According to Former national anti-FGM board member and ICC founder, Agnes Leina said their war against the practice was bearing fruits in the region.

Leina said they started a community dialogue to educating and sensitizing the women to stop the cut and so far there has been noticeable progress.

“FGM is not easy to eradicate, it’s not a disease like polio to eradicate in a day and that’s why we decided to do a community dialogue so that these cutters may understand the dangers without being forced what FGM does to our girls. It takes a process,” said Leina.

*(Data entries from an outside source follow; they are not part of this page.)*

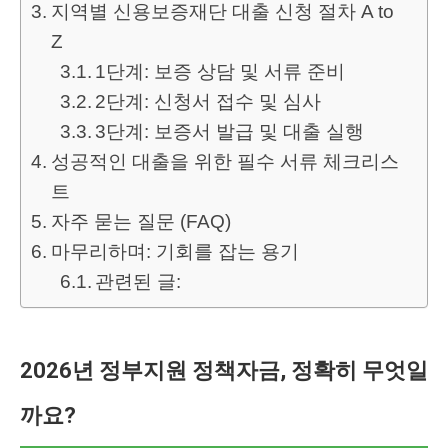
지역별 신용보증재단 대출 신청 절차 A to
Z
1단계: 보증 상담 및 서류 준비
2단계: 신청서 접수 및 심사
3단계: 보증서 발급 및 대출 실행
성공적인 대출을 위한 필수 서류 체크리스
트
자주 묻는 질문 (FAQ)
마무리하며: 기회를 잡는 용기
관련된 글:
2026년 정부지원 정책자금, 정확히 무엇일
까요?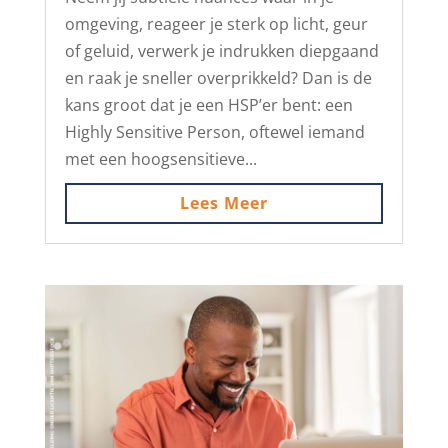
omgeving, reageer je sterk op licht, geur
of geluid, verwerk je indrukken diepgaand
en raak je sneller overprikkeld? Dan is de
kans groot dat je een HSP’er bent: een
Highly Sensitive Person, oftewel iemand
met een hoogsensitieve...
Lees Meer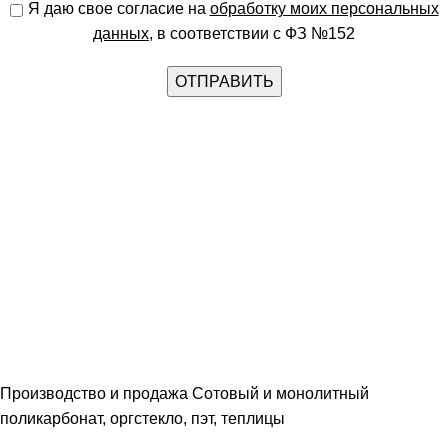
Я даю свое согласие на
обработку моих персональных
данных
, в соответствии с ФЗ №152
Производство и продажа Сотовый и монолитный
поликарбонат, оргстекло, пэт, теплицы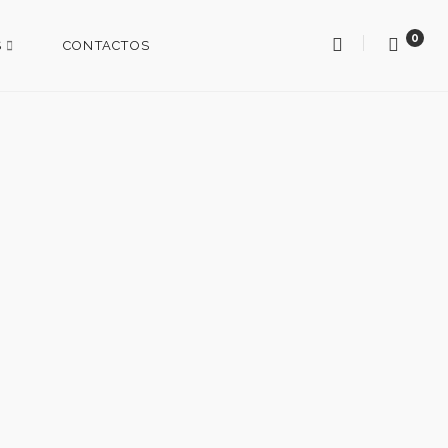
0
S
CONTACTOS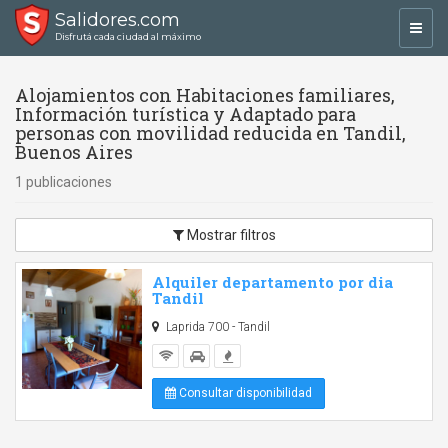
Salidores.com
Toggl
Disfrutá cada ciudad al máximo
navig
Alojamientos con Habitaciones familiares,
Información turística y Adaptado para
personas con movilidad reducida en Tandil,
Buenos Aires
1 publicaciones
Mostrar filtros
Alquiler departamento por dia
Tandil
Laprida 700 - Tandil
Consultar disponibilidad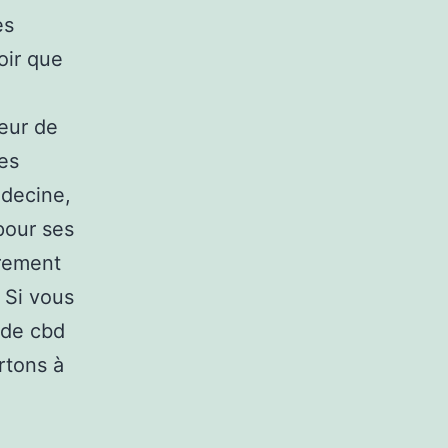
es
oir que
leur de
des
édecine,
pour ses
urement
. Si vous
 de cbd
rtons à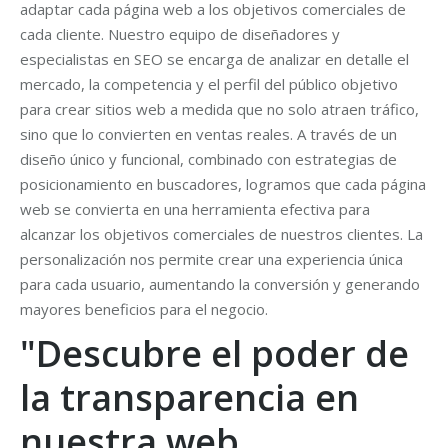
adaptar cada página web a los objetivos comerciales de
cada cliente. Nuestro equipo de diseñadores y
especialistas en SEO se encarga de analizar en detalle el
mercado, la competencia y el perfil del público objetivo
para crear sitios web a medida que no solo atraen tráfico,
sino que lo convierten en ventas reales. A través de un
diseño único y funcional, combinado con estrategias de
posicionamiento en buscadores, logramos que cada página
web se convierta en una herramienta efectiva para
alcanzar los objetivos comerciales de nuestros clientes. La
personalización nos permite crear una experiencia única
para cada usuario, aumentando la conversión y generando
mayores beneficios para el negocio.
"Descubre el poder de
la transparencia en
nuestra web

She said FGM cases have gone down significantly since they embarked on advocating for the end of FGM, the key being the transformation of the notorious cutters who once went to the streets to demonstrate against governments’ directive to stop Female Genital Mutilation.

“We use the slogan “CUT THE GARMENT, NOT THE GIRLS” to champion for the Anti-FGM campaign.” We are also going to start “SELL THE MILK NOT THE GIRL”, to ensure our girls are not sold for wealth.” said Leina

The Anti-FGM crusader cautioned their community against identifying girls as a source of income through bride price.

“We began the journey of reaching out to traditional circumcisers in 2016 during the Enkorica declaration. Notorious “cutters” have reformed, boosting the war against FGM. We have partnered with several NGOs and the government to free our girls from the shackles of FGM,” Ms Leina said.

Joseph Masago Inkinyie sub-location Assistant Chief said reforming of the cutters in the region has helped drop the cases of FGM and would help in achieving the 2022 presidential directive to end FGM.

“Since the cutters reformed, they started selling milk and through the empowerment of Ilaramatak, they were able to start their own business of making doormats and necklaces which gives them income”, said Masago.

He called upon other cutters who are not reformed yet to follow suit and help their girls achieve their rights by taking them to school.

Equality Now’s Programme Associate Carol Lagat says a multi-sectorial approach is the key to ending FGM.

“Multi-sectorial approach is the best way of working because it facilitates the collaboration of efforts and resources of stakeholders in the laws and strengthens research into harmful practices. This means strengthened advocacy against FGM and improved implementation of programs”, said Lagat.

She said the reformed cutters can be of big use to society due to the power position they hold and can help campaign against FGM.